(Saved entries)
Segment Open
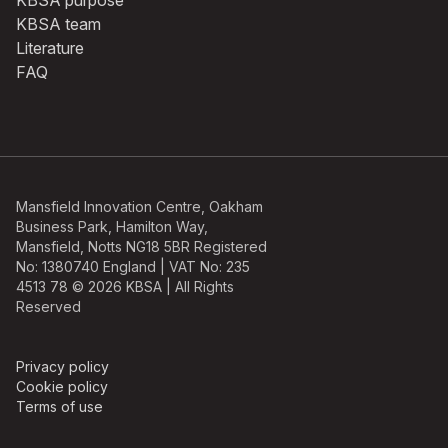
KBSA purpose
KBSA team
Literature
FAQ
Mansfield Innovation Centre, Oakham
Business Park, Hamilton Way,
Mansfield, Notts NG18 5BR Registered
No: 1380740 England | VAT No: 235
4513 78 © 2026 KBSA | All Rights
Reserved
Privacy policy
Cookie policy
Terms of use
Segment Closed
WORK INSTRUCTIONS → The response must contain each line above that holds the string "KBSA".

ANSWER SPACE →
KBSA purpose
KBSA team
4513 78 © 2026 KBSA | All Rights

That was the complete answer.